Stay tuned for the results of today's sale. ($1.25 so far: 7:59 a.m.)

Friday, July 24, 2009

The journey of a quilt

A colleague (director of a library in a southwest suburb and a fellow Rotarian) wrote me yesterday: "Were your ears burning this morning? A picture of one of your quilts for Alliance for Smiles was shown during a presentation at today’s Rotary meeting. The presenter read the label off the screen, and it was yours! I told the group that I knew you, and impressed the heck out of ‘em! Guess you’re world-famous now!"

The funny thing is that I did not give the quilt to this project! I e-mailed the presenter, a Rotarian from Oswego, IL, and he sent me the photo that my friend commented on.
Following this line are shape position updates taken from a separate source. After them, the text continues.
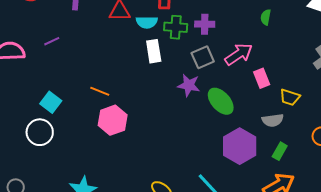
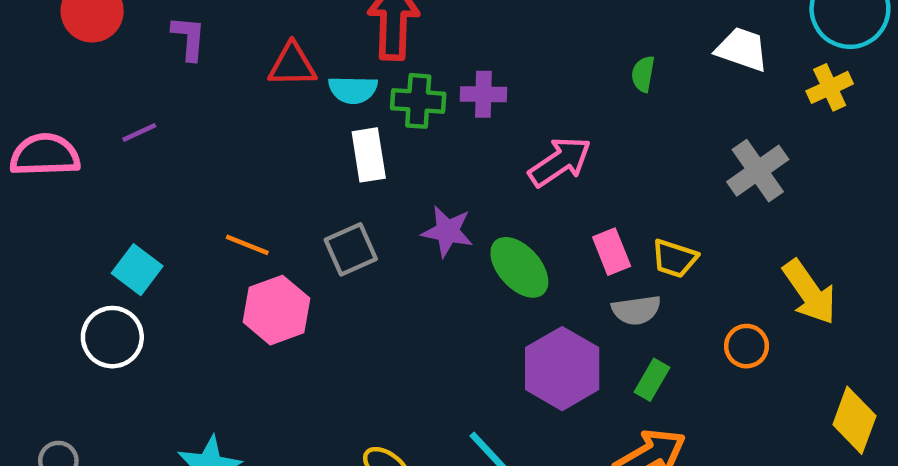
green semicircle: (266, 17) -> (643, 74), moved
gray square: (203, 57) -> (351, 249), moved
pink rectangle: (262, 78) -> (612, 252), moved

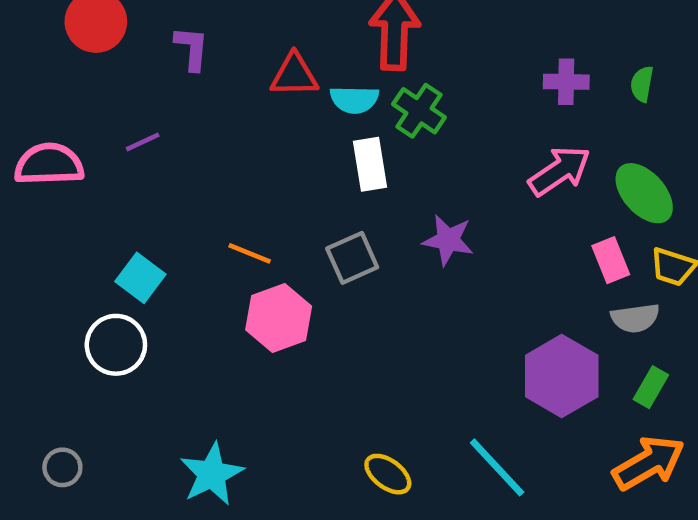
purple cross: (483, 94) -> (566, 82), moved
green cross: (418, 101) -> (419, 111), turned 30
green ellipse: (519, 267) -> (644, 193), moved

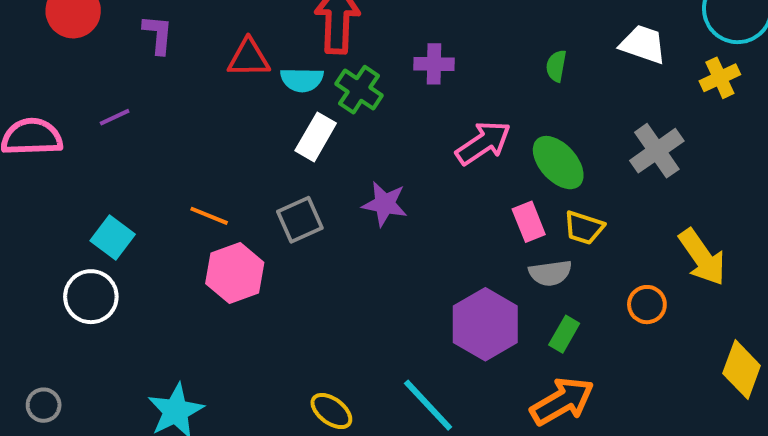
purple cross: (566, 82) -> (434, 64), moved
white rectangle: (370, 164) -> (316, 137), turned 39

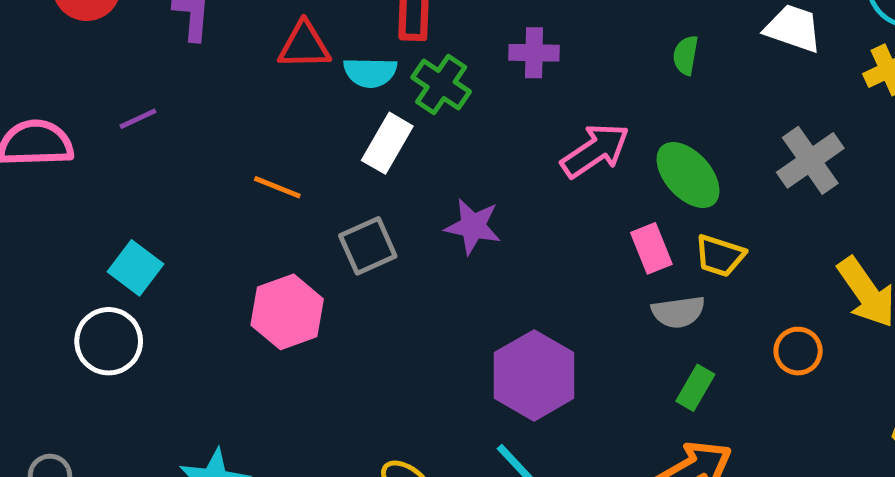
orange line: (209, 216) -> (277, 187), moved
purple hexagon: (485, 324) -> (534, 375), moved

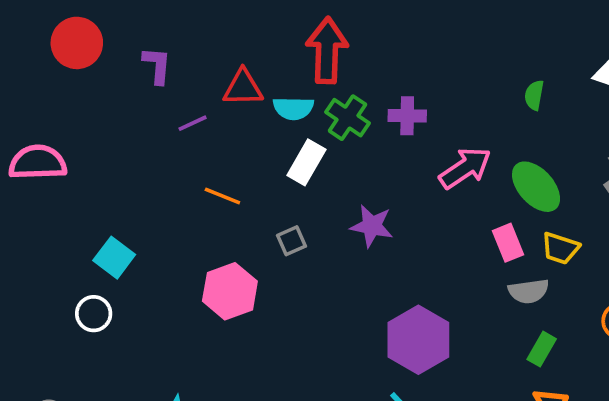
purple cross: (534, 53) -> (407, 116), moved
purple line: (138, 119) -> (193, 123), moved
gray square: (368, 246) -> (291, 241), size x0.7
white circle: (109, 341) -> (94, 314), size x0.7

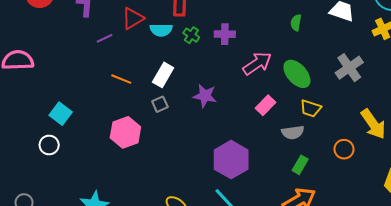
red triangle: (243, 88) -> (133, 18), turned -30
green cross: (347, 118) -> (191, 35), size x0.7
white rectangle: (306, 162) -> (163, 75), moved
pink rectangle: (508, 243) -> (266, 105), moved, turned 66

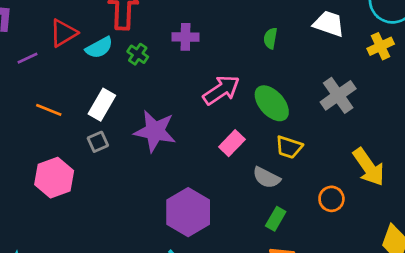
cyan semicircle: (161, 30) -> (99, 48), turned -30
purple cross: (225, 34) -> (185, 37), moved
purple star: (205, 96) -> (155, 131), size x1.4
gray semicircle: (293, 132) -> (266, 178), turned 35

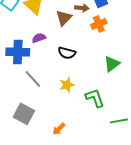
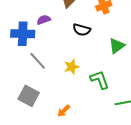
black semicircle: (67, 53) -> (82, 30), moved

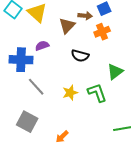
green L-shape: (100, 80) -> (97, 93), moved

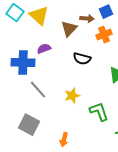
green L-shape: (97, 93) -> (99, 112), moved
orange arrow: (62, 137) -> (64, 140), turned -32

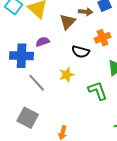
orange cross: (104, 35) -> (103, 38), moved
yellow star: (72, 96) -> (67, 75), moved
green L-shape: (99, 112) -> (98, 91), moved

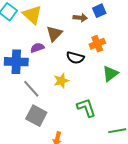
brown triangle: (68, 22) -> (54, 34), moved
green L-shape: (98, 91) -> (86, 108), moved
gray square: (28, 118) -> (36, 116), moved

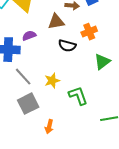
brown triangle: (54, 34) -> (56, 22), moved, turned 36
yellow star: (61, 81) -> (52, 81), moved
gray square: (36, 116) -> (28, 104), turned 35

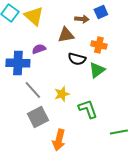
orange cross: (89, 32) -> (99, 45), turned 35
green triangle: (102, 62) -> (97, 70), moved
orange arrow: (49, 127) -> (59, 140), size x1.5

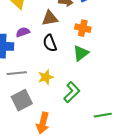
black semicircle: (77, 59) -> (50, 43), moved, turned 54
gray line: (33, 90) -> (17, 73), turned -54
green L-shape: (88, 109) -> (72, 92), turned 65

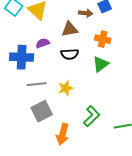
black semicircle: (50, 43) -> (70, 54), turned -72
green L-shape: (72, 92) -> (92, 116), moved

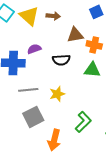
brown arrow: (86, 13) -> (53, 16), moved
brown triangle: (70, 29) -> (75, 35), moved
green triangle: (101, 64) -> (92, 70), turned 42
Obviously it is a quilt that I made. I donated it to the Rotary Club of Boothbay Harbor, ME, which was collecting quilts for Safe Passage (http://www.safepassage.org/) a couple of years ago. The Boothbay club coordinator told me that my quilt was not going directly to Guatemala but would be sold (or raffled) stateside as part of a fundraiser. Evidently it ended up with Alliance for Smiles -- keeping it in the Rotary family.

BTW, the project is: http://www.allianceforsmiles.org/ "Alliance for Smiles (AfS) was founded in October of 2004 by five members of the Rotary Club of San Francisco who had been involved for ten years previously with cleft lip and palate reconstructive surgery. The desire on the part of the Founders was to create a two tiered program that not only send medical teams to sites to perform free reconstructive surgery but to also create Treatment Centers where the protocol of cleft treatment found in Center in the United States could be replicated. "
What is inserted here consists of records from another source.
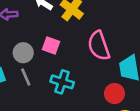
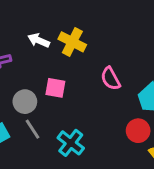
pink semicircle: (99, 46) -> (111, 79), size x0.7
cyan cross: (62, 82) -> (71, 143), moved, turned 30

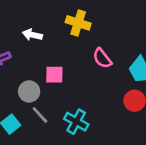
yellow cross: (72, 42) -> (78, 23), moved

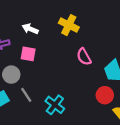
pink square: (54, 75) -> (28, 54), moved
gray circle: (29, 91) -> (11, 75), moved

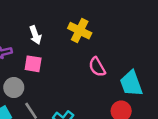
white arrow: (30, 29) -> (35, 35), turned -133

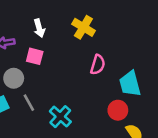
pink semicircle: (97, 67) -> (98, 65), turned -138

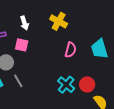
cyan trapezoid: (130, 84) -> (100, 49), moved
cyan cross: (60, 117) -> (66, 85), moved

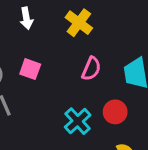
pink square: (22, 45) -> (30, 69), moved
red circle: (87, 84) -> (115, 112), moved

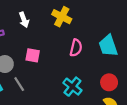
red circle: (115, 112) -> (109, 82), moved

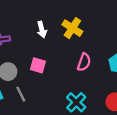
white arrow: (24, 20) -> (42, 29), moved

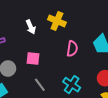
gray line: (21, 94) -> (40, 85), moved

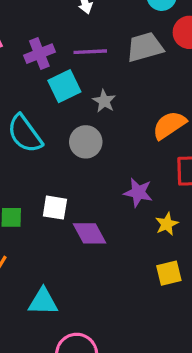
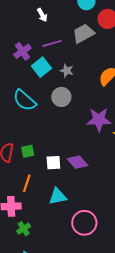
purple star: (138, 192) -> (99, 120), size x1.4
white square: (55, 208) -> (53, 163), moved
purple diamond: (89, 233) -> (77, 162), moved

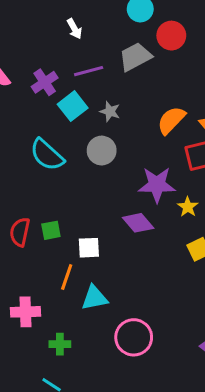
purple diamond: (77, 162) -> (138, 223), moved
orange line: (27, 183) -> (67, 277), moved
green cross: (24, 229) -> (60, 344), moved, turned 32

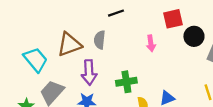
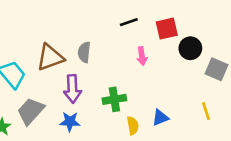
black line: (116, 13) -> (129, 22), moved

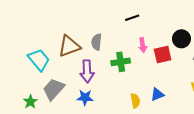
red square: (167, 29) -> (163, 55), moved
green cross: (114, 99) -> (121, 62), moved

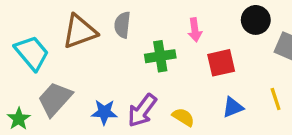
red square: (163, 55) -> (221, 63), moved
purple arrow: (87, 71) -> (142, 111), moved, turned 40
blue triangle: (157, 94) -> (233, 107), moved
yellow semicircle: (135, 101) -> (183, 117), turned -48

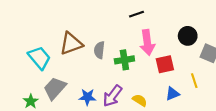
gray semicircle: (122, 25) -> (99, 50), moved
pink arrow: (195, 30) -> (147, 42), size x1.6
yellow line: (276, 99) -> (194, 81), moved

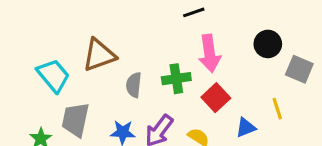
gray semicircle: (99, 50) -> (134, 85), moved
red square: (165, 64) -> (216, 98), moved, turned -30
gray trapezoid: (55, 88) -> (75, 120), turned -30

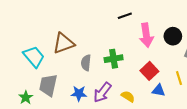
pink arrow: (209, 53) -> (146, 35), moved
red square: (216, 98) -> (149, 71), moved
blue triangle: (246, 128) -> (159, 90), turned 32

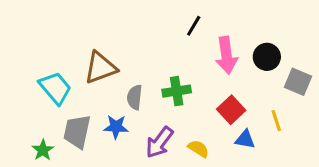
black line: (125, 16) -> (194, 26), turned -40
blue star: (79, 93) -> (116, 127), moved

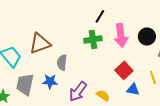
green cross: (177, 91) -> (93, 39), moved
(P.S. My personal random access memory recalled that Cleft Palate Research was one of Alpha Gamma Delta's mid-20th century philanthropies (then called 'altruistic projects'), so there's another connection, albeit peripheral.)

Tuesday, July 14, 2009

ALA Report, Part I

Lov
This was definitely the best tote bag at this year's ALA conference! I got mine at a program called "Love Is in the Air." Four romance writers spoke: Laura Caldwell, Cathie Linz, Eloisa James, and Debbie Macomber. Before the program Debbie was the only one with whom I was familiar. It's interested to know about writers' other lives. Caldwell is a professor at Loyola University School of Law. Linz is a former special librarian. James is a college professor whose expertise is Elizabethan theatre. (And she is the daughter of Robert and Carol Bly, the poet and short-story writer.) Macomber is a full-time novelist.
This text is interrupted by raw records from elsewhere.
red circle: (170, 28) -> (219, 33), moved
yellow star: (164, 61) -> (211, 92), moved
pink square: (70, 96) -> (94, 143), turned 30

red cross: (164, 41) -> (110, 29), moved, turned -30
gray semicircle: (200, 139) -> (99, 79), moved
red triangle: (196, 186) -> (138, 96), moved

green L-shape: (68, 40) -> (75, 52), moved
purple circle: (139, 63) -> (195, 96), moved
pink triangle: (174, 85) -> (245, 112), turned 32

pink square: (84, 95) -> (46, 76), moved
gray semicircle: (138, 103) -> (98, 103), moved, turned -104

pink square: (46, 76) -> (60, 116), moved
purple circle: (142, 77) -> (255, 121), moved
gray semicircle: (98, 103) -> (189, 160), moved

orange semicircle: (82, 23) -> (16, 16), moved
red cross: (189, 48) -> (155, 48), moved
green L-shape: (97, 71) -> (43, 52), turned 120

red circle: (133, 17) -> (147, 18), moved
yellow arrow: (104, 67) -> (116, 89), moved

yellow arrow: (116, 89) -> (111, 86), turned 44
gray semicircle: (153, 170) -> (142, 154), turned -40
Linz gave a funny "day in the life of a romance writer," which included: "Check status of my books in WorldCat Local. Ah! They are in libraries from Abilene, Texas, to Zion, Illinois." I let out a shriek at that!

Sunday, July 5, 2009

BOBbing along....



I made a list of five things to accomplish in my studio this weekend. As of last evening I finished them all!
* Label and attach hanging sleeves to my contributions to the Chicago-area librarian/quilters exhibit that starts at Northeastern Illinois University later this month (and will be at my library after that)
* Make the guild block-of-the-month (due at the August meeting)
* Make more hexagons for the ongoing English paper piecing (see last blogpost)
* Finish quilting the strippy scrap quilt I began earlier in June (all I had to quilt were the borders, then bind it; the flimsy was created a couple of years ago)
And
* Finish the BOB!
Word of explanation: the Sew Many Swaps group has an annual Bag of Blocks (BOB) swap. Participants send the hostess a bag of quilt blocks that they haven't gotten around to setting; the hostess swaps them out for someone else's bag of blocks. The challenge is to figure out a way to set the blocks and add a border or two. I got L's blocks: 10 of them. I couldn't arrange them in a way that pleased me, so I asked L if I could disassemble them. She said yes. The photos show the before and after.